## [RECORDS SUPPLIED]
○ ○ ○

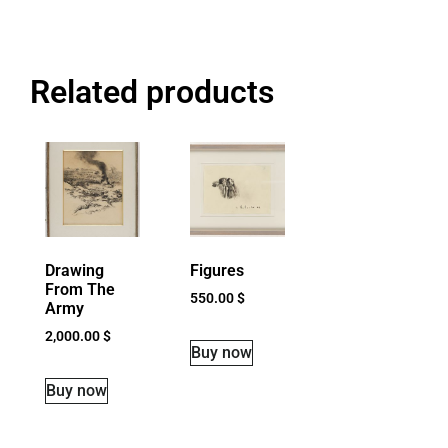
Related products
Drawing
Figures
From The
550.00
$
Army
2,000.00
$
Buy now
Buy now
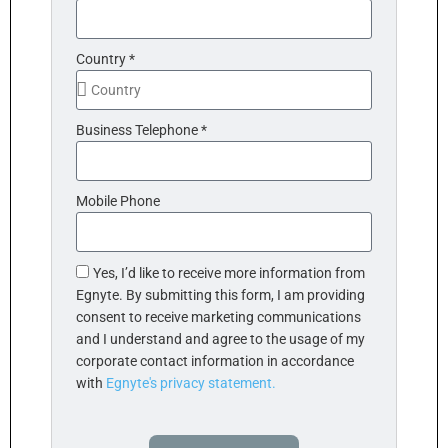
Country *
Business Telephone *
Mobile Phone
Yes, I’d like to receive more information from
Egnyte. By submitting this form, I am providing
consent to receive marketing communications
and I understand and agree to the usage of my
corporate contact information in accordance
with
Egnyte's privacy statement.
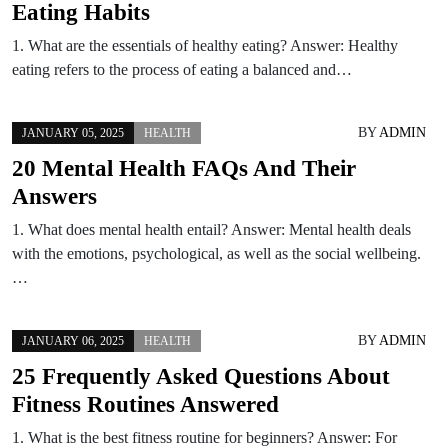
Eating Habits
1. What are the essentials of healthy eating? Answer: Healthy
eating refers to the process of eating a balanced and…
BY
ADMIN
JANUARY 05, 2025
HEALTH
20 Mental Health FAQs And Their
Answers
1. What does mental health entail? Answer: Mental health deals
with the emotions, psychological, as well as the social wellbeing.
…
BY
ADMIN
JANUARY 06, 2025
HEALTH
25 Frequently Asked Questions About
Fitness Routines Answered
1. What is the best fitness routine for beginners? Answer: For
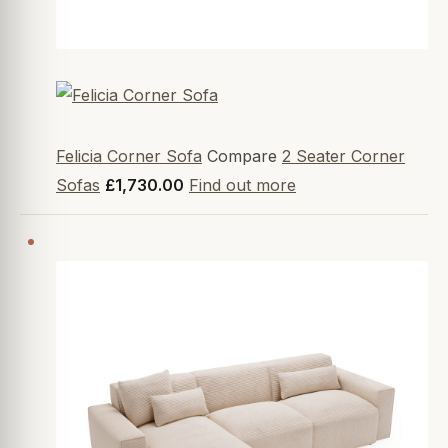
Felicia Corner Sofa
Compare
2 Seater Corner
Sofas
£1,730.00
Find out more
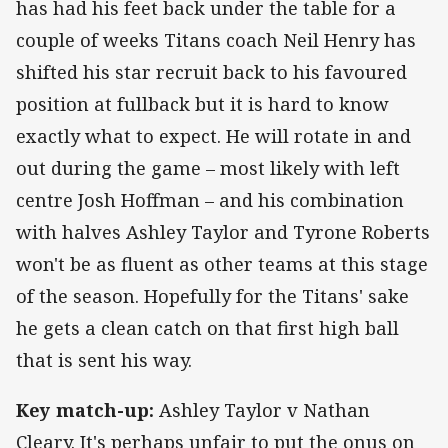
has had his feet back under the table for a
couple of weeks Titans coach Neil Henry has
shifted his star recruit back to his favoured
position at fullback but it is hard to know
exactly what to expect. He will rotate in and
out during the game – most likely with left
centre Josh Hoffman – and his combination
with halves Ashley Taylor and Tyrone Roberts
won't be as fluent as other teams at this stage
of the season. Hopefully for the Titans' sake
he gets a clean catch on that first high ball
that is sent his way.
Key match-up:
Ashley Taylor v Nathan
Cleary. It's perhaps unfair to put the onus on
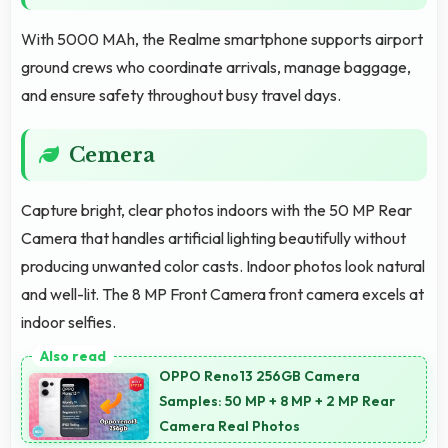
With 5000 MAh, the Realme smartphone supports airport
ground crews who coordinate arrivals, manage baggage,
and ensure safety throughout busy travel days.
Cemera
Capture bright, clear photos indoors with the 50 MP Rear
Camera that handles artificial lighting beautifully without
producing unwanted color casts. Indoor photos look natural
and well-lit. The 8 MP Front Camera front camera excels at
indoor selfies.
OPPO Reno13 256GB Camera
Samples: 50 MP + 8 MP + 2 MP Rear
Camera Real Photos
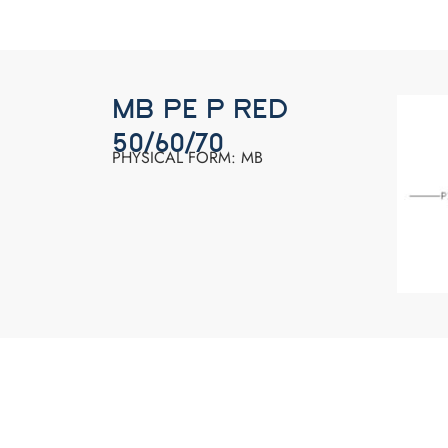
MB PE P RED
50/60/70
PHYSICAL FORM: MB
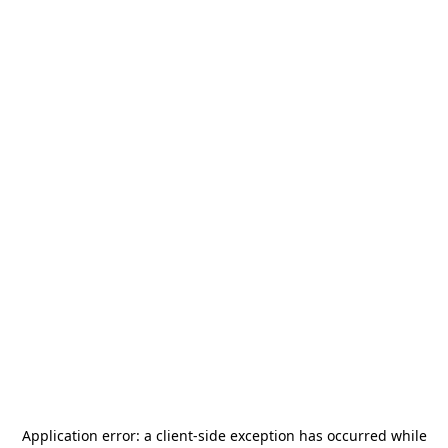
Application error: a
client
-side exception has occurred while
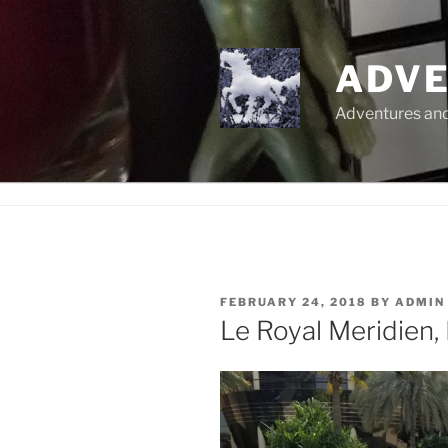
Skip
to
content
ADVE
Adventures and 
POSTED
FEBRUARY 24, 2018
BY
ADMIN
ON
Le Royal Meridien,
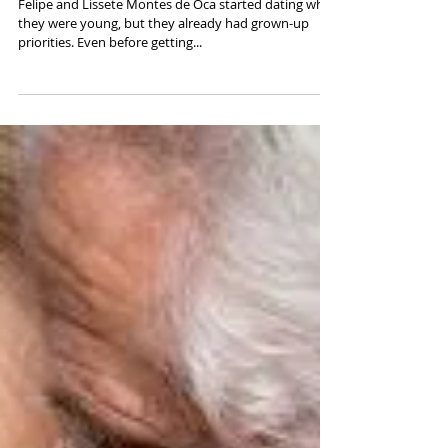
Together
Felipe and Lissete Montes de Oca started dating while
they were young, but they already had grown-up
priorities. Even before getting...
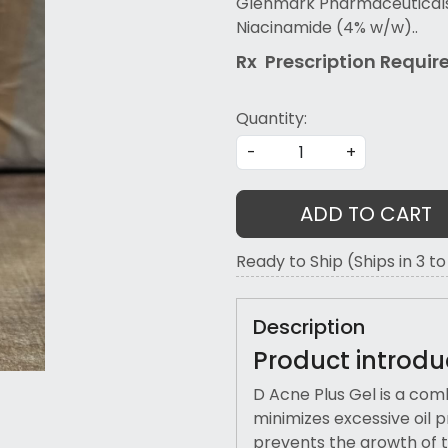
Glenmark Pharmaceuticals L
Niacinamide (4% w/w)..
Rx Prescription Re
quir
Quantity:
-
+
ADD TO CART
Ready to Ship (Ships in 3 t
Description
Product introdu
D Acne Plus Gel is a comb
minimizes excessive oil p
prevents the growth of t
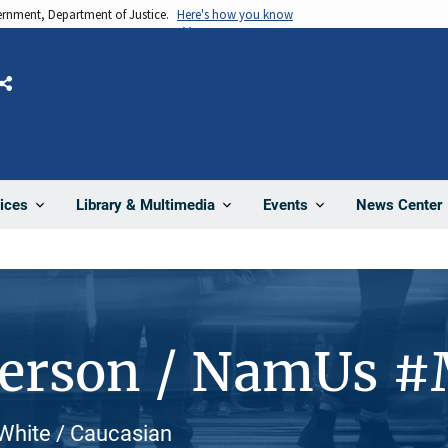
vernment, Department of Justice.
Here's how you know
Share
News Center
ices
Library & Multimedia
Events
Person / NamUs 
White / Caucasian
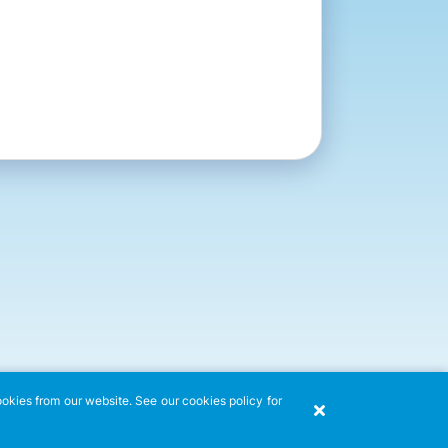
ookies from our website. See our cookies policy for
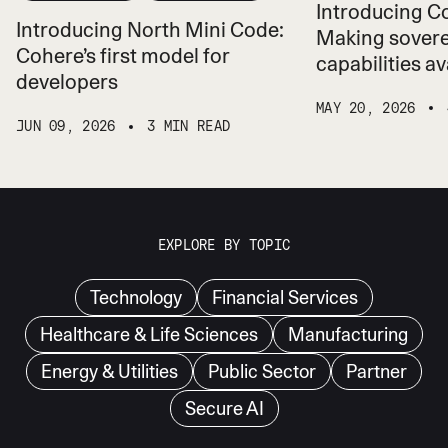
Introducing 
Introducing North Mini Code:
Making sovere
Cohere’s first model for
capabilities ava
developers
MAY 20, 2026
JUN 09, 2026
3 MIN READ
EXPLORE BY TOPIC
Technology
Financial Services
Healthcare & Life Sciences
Manufacturing
Energy & Utilities
Public Sector
Partner
Secure AI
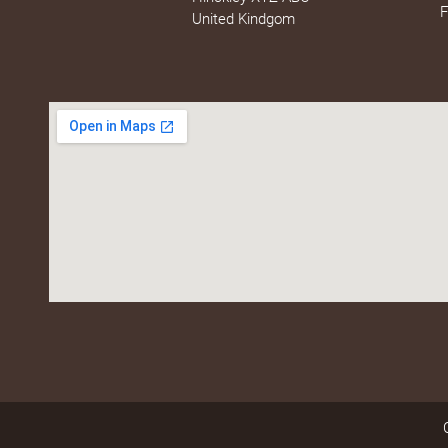
F
United Kindgom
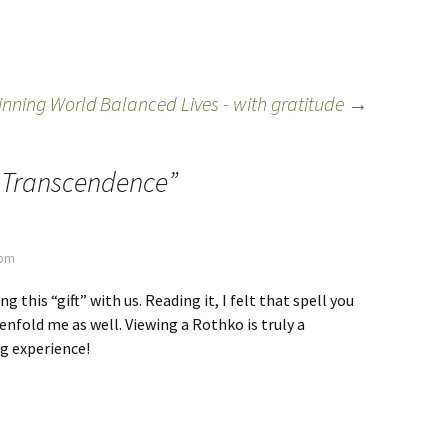
pinning World
Balanced Lives - with gratitude
→
f Transcendence
”
 pm
g this “gift” with us. Reading it, I felt that spell you
 enfold me as well. Viewing a Rothko is truly a
g experience!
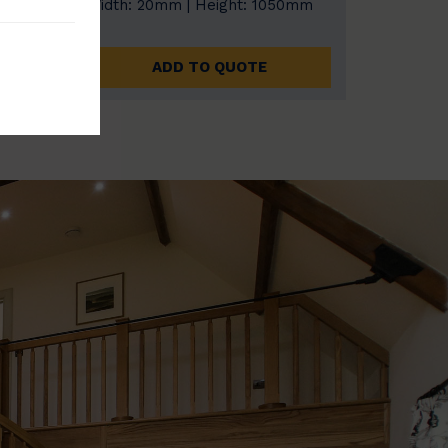
0mm
Width: 20mm | Height: 1050mm
ADD TO QUOTE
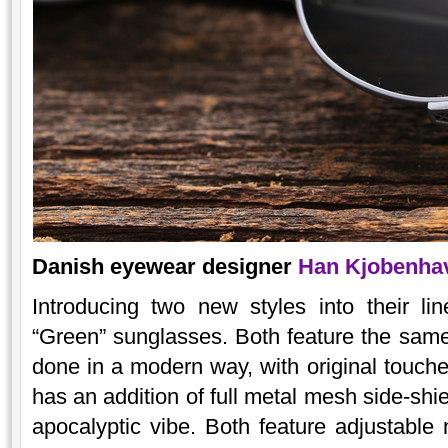
Danish eyewear designer
Han Kjobenh
Introducing two new styles into their l
“Green” sunglasses. Both feature the same
done in a modern way, with original touc
has an addition of full metal mesh side-shi
apocalyptic vibe. Both feature adjustable n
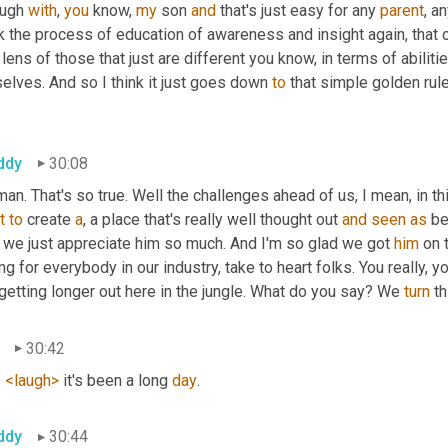
ugh 
with
, 
you
 know, 
my
 son 
and
 that's just easy for any 
parent
, a
k the process of education of awareness and insight again, that ca
 lens of those that just are different you know, in terms of abil
elves. And so I think it just goes down 
to
 that simple golden rule
ddy
30:08
t
to
 create 
a
, a place that's really well thought out 
and
seen
as
 be
 we just appreciate him so much. And I'm so glad we got 
him
 on 
ing for everybody in our industry, take to heart folks. You really, 
getting longer out here in the jungle. What do you say? We 
turn
 t
30:42
 
<laugh>
 it's been a long 
day
.
ddy
30:44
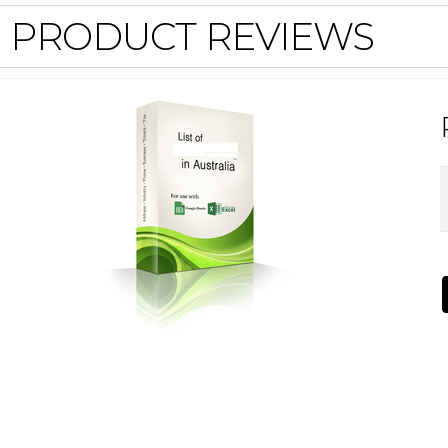
PRODUCT REVIEWS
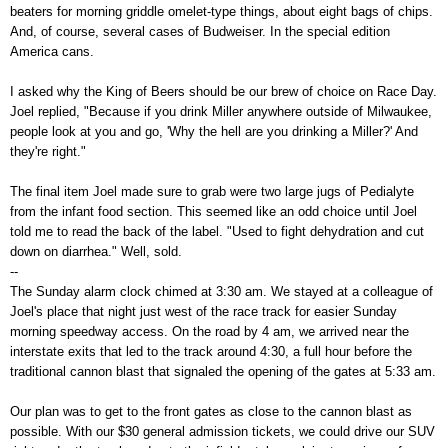
beaters for morning griddle omelet-type things, about eight bags of chips.
And, of course, several cases of Budweiser. In the special edition
America cans.
I asked why the King of Beers should be our brew of choice on Race Day.
Joel replied, "Because if you drink Miller anywhere outside of Milwaukee,
people look at you and go, 'Why the hell are you drinking a Miller?' And
they're right."
The final item Joel made sure to grab were two large jugs of Pedialyte
from the infant food section. This seemed like an odd choice until Joel
told me to read the back of the label. "Used to fight dehydration and cut
down on diarrhea." Well, sold.
--
The Sunday alarm clock chimed at 3:30 am. We stayed at a colleague of
Joel's place that night just west of the race track for easier Sunday
morning speedway access. On the road by 4 am, we arrived near the
interstate exits that led to the track around 4:30, a full hour before the
traditional cannon blast that signaled the opening of the gates at 5:33 am.
Our plan was to get to the front gates as close to the cannon blast as
possible. With our $30 general admission tickets, we could drive our SUV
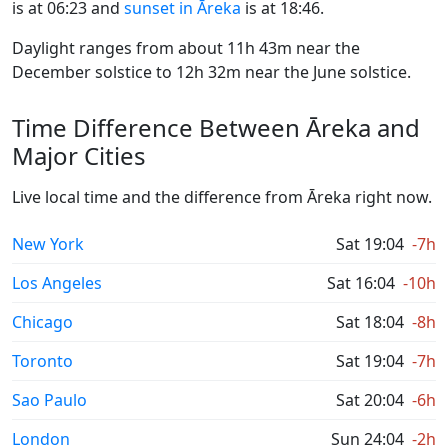
is at 06:23 and
sunset in Āreka
is at 18:46.
Daylight ranges from about 11h 43m near the
December solstice to 12h 32m near the June solstice.
Time Difference Between Āreka and
Major Cities
Live local time and the difference from Āreka right now.
New York
Sat 19:04
-7h
Los Angeles
Sat 16:04
-10h
Chicago
Sat 18:04
-8h
Toronto
Sat 19:04
-7h
Sao Paulo
Sat 20:04
-6h
London
Sun 24:04
-2h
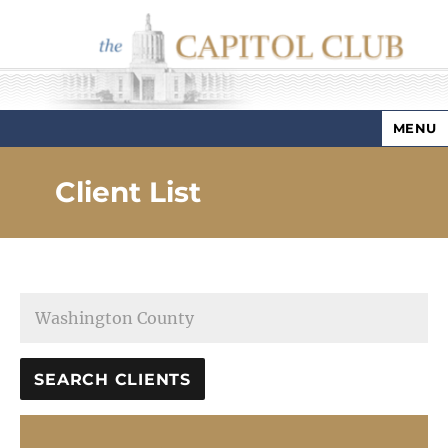
MENU
Capitol Club
Client List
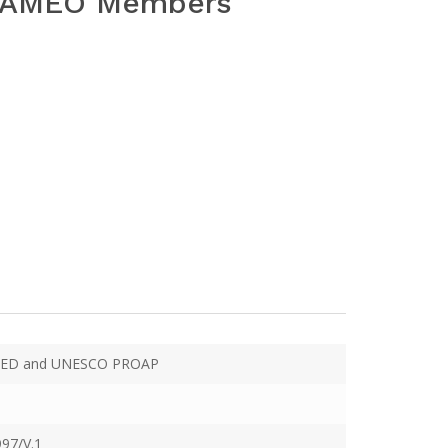
 SEAMEO Members
ED and UNESCO PROAP
97/V.1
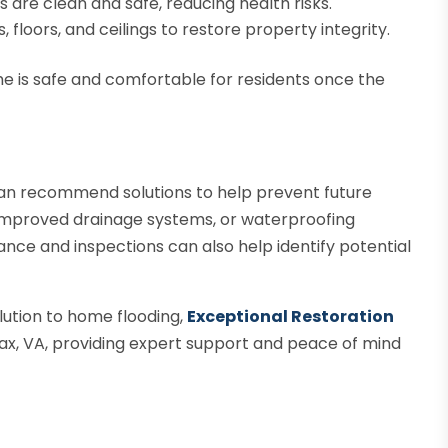
s are clean and safe, reducing health risks.
floors, and ceilings to restore property integrity.
me is safe and comfortable for residents once the
 can recommend solutions to help prevent future
 improved drainage systems, or waterproofing
ce and inspections can also help identify potential
lution to home flooding,
Exceptional Restoration
rfax, VA, providing expert support and peace of mind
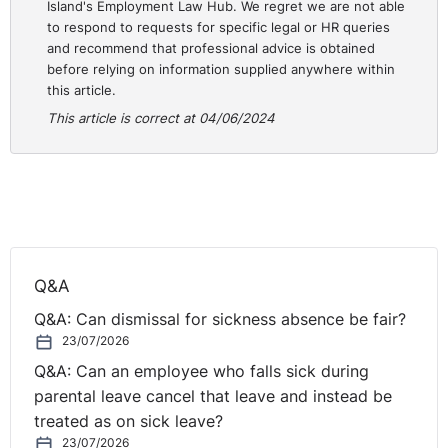
Island's Employment Law Hub. We regret we are not able
Diversity & Inclusion - The
to respond to requests for specific legal or HR queries
and recommend that professional advice is obtained
Importance of Conscious
before relying on information supplied anywhere within
this article.
Inclusion | eLearning
This article is correct at 04/06/2024
Course
Are you responsible for overseeing the implementation
of training for all employees on diversity and inclusion
policies in your organisation?
Q&A
Legal Island’s Diversity & Inclusion - The Importance of
Q&A: Can dismissal for sickness absence be fair?
Conscious Inclusion eLearning course will help your
23/07/2026
staff understand the importance of inclusive behaviour
Q&A: Can an employee who falls sick during
in the workplace and the value it brings to both your
parental leave cancel that leave and instead be
staff and your organisation. This course is tailored
treated as on sick leave?
specifically to your jurisdiction and provides
23/07/2026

○ ○ ○

## [YOUR OBJECTIVE]
Starting with the line above that holds "Importance of Conscious" and stopping with the line that holds "Legal Island’s Diversity", reproduce each line exactly, omitting all other lines.

## [EXPECTED ANSWER]
Importance of Conscious
before relying on information supplied anywhere within
this article.
Inclusion | eLearning
This article is correct at 04/06/2024
Course
Are you responsible for overseeing the implementation
of training for all employees on diversity and inclusion
policies in your organisation?
Q&A
Legal Island’s Diversity & Inclusion - The Importance of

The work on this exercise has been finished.